I’m trying to understand the behavior of reads in a mongodb replica set. In particular I have an environment with high rate of reads, low rate of writes, and relatively small data set.
I read this document:
http://docs.mongodb.org/manual/core/read-preference/
In particular:
primary Default mode. All operations read from the current replica set primary.
primaryPreferred In most situations, operations read from the primary but if it is unavailable, operations read from secondary members.
secondary All operations read from the secondary members of the replica set.
secondaryPreferred In most situations, operations read from secondary members but if no secondary members are available, operations read from the primary.
nearest Operations read from the nearest member of the replica set, irrespective of the member’s type.
So my understanding is that reads by default go to the primary. There are read preferences that allow reading from secondary ( secondary
, and secondaryPreferred
). In these cases stale data may be served.

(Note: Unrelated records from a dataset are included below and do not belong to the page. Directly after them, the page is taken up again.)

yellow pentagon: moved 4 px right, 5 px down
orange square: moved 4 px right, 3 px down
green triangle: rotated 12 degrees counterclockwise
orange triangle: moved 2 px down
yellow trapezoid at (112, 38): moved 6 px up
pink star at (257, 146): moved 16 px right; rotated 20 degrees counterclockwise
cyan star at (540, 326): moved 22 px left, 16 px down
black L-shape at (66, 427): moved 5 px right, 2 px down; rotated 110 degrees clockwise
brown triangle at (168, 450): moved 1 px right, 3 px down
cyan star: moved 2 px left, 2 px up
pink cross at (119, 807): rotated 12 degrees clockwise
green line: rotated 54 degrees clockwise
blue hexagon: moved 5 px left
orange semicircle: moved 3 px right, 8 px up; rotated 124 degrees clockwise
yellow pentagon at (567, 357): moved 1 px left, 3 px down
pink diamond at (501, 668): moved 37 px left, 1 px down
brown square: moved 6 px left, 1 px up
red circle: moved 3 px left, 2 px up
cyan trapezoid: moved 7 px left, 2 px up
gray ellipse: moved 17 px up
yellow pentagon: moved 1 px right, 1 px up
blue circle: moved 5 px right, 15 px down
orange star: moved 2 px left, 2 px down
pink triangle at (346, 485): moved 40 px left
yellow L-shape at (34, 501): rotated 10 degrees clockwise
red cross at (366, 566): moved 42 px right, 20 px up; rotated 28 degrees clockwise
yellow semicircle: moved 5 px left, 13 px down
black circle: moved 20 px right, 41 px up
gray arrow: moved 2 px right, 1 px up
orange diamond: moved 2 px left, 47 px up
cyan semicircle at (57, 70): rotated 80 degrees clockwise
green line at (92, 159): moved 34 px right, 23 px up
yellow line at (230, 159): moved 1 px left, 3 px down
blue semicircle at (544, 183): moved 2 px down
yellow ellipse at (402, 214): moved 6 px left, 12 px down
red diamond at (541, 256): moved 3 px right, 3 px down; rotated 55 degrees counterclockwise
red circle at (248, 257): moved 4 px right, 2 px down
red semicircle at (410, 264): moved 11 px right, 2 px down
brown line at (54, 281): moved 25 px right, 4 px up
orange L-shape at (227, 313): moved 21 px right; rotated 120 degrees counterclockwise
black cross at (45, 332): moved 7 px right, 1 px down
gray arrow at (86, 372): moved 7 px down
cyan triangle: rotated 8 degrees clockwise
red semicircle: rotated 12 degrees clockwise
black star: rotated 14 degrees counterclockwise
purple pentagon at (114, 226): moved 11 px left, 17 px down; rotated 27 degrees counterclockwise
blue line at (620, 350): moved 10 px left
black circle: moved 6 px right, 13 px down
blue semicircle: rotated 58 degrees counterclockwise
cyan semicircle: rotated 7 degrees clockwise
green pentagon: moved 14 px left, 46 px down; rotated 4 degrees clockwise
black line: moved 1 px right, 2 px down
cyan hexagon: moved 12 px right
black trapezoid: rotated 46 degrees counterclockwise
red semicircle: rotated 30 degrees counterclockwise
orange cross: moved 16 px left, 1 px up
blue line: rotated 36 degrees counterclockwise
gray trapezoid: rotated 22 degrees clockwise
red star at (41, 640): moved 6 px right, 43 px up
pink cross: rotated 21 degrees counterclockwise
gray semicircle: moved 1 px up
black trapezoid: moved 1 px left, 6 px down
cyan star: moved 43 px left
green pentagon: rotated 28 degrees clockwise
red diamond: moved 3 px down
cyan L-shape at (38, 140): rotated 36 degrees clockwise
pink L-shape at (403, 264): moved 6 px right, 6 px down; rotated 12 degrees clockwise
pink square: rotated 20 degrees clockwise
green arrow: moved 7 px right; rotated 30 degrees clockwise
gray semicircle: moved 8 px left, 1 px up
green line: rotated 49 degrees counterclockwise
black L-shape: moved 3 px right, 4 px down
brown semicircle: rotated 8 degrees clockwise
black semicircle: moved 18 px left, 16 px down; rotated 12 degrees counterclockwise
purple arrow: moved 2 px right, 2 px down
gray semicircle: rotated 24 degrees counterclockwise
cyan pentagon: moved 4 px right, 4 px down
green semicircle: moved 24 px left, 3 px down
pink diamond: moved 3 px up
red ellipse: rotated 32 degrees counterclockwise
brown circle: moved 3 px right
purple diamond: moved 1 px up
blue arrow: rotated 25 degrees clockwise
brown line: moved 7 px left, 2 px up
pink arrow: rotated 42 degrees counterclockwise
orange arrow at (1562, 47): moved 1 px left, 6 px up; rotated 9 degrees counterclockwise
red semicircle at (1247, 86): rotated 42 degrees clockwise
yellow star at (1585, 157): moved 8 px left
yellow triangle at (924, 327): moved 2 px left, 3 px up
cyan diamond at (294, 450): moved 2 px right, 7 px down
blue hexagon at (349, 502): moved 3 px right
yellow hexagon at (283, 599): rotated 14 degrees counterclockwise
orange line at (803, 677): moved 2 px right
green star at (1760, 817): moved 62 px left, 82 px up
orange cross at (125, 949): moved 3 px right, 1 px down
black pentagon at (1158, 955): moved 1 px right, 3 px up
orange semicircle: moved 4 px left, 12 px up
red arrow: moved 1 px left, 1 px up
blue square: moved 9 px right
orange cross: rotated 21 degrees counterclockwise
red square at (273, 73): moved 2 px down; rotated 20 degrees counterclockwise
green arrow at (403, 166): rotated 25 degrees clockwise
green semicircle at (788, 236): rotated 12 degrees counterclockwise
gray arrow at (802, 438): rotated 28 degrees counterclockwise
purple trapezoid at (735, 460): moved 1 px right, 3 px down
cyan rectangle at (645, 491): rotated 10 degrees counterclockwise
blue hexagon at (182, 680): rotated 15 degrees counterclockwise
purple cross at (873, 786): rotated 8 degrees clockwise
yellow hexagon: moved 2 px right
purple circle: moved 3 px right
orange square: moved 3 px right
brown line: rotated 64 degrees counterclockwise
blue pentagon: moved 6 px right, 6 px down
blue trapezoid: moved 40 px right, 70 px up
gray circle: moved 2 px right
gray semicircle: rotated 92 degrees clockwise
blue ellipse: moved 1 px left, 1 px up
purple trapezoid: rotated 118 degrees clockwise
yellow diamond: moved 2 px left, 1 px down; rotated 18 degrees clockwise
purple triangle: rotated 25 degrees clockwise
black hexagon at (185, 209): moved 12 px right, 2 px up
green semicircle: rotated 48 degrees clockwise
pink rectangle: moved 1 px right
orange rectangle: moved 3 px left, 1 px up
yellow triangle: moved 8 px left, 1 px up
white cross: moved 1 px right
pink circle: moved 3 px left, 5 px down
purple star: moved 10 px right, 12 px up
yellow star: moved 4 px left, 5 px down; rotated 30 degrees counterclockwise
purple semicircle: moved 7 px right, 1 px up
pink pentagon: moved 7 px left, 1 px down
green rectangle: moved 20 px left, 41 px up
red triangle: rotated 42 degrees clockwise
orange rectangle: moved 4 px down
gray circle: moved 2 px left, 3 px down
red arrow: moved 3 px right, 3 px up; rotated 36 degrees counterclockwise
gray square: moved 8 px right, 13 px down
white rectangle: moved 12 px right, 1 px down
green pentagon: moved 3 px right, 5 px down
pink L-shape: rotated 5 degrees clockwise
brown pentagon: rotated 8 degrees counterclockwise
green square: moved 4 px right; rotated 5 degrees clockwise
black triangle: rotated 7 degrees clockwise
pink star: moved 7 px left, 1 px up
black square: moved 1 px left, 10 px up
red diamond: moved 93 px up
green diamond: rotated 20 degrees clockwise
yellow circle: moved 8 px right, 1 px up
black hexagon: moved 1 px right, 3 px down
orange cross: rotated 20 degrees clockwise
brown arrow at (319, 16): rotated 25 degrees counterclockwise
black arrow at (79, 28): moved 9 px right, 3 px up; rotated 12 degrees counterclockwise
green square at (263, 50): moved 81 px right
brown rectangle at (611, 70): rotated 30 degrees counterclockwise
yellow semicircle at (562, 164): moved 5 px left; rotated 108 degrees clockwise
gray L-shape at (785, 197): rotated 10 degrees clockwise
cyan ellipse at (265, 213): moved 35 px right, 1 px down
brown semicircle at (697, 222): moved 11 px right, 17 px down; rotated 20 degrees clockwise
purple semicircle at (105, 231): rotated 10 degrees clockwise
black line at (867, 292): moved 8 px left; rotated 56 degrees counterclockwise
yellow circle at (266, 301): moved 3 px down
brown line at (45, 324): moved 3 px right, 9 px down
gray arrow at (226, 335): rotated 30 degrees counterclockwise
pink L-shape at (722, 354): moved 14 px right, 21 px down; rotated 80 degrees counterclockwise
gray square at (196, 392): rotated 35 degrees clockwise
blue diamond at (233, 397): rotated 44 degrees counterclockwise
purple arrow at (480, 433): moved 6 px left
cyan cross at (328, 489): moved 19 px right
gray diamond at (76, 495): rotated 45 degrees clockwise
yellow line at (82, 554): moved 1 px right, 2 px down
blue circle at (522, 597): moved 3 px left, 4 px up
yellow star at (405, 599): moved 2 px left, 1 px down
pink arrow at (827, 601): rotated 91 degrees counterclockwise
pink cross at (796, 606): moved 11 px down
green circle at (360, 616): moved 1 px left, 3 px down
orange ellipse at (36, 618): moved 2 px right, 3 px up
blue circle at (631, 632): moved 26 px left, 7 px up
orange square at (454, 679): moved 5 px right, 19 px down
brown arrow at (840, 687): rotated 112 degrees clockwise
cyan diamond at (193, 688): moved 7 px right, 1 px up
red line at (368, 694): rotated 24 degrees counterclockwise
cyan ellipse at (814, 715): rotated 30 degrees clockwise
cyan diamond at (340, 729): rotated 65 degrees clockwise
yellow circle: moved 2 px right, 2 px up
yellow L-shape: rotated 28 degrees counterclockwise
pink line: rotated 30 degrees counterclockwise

It seems to me that it would be preferable to distribute the reads across both primary and secondary machines, so that I can make best use off all 3 machines. But I don’t really see this as an option. The following statement in particular perplexes me:
If read operations account for a large percentage of your application’s traffic, distributing reads to secondary members can improve read throughput. However, in most cases sharding provides better support for larger scale operations, as clusters can distribute read and write operations across a group of machines.
However, in the case of a relatively small data set, sharding simply doesn’t make sense. Can someone shed some light on the right configuration?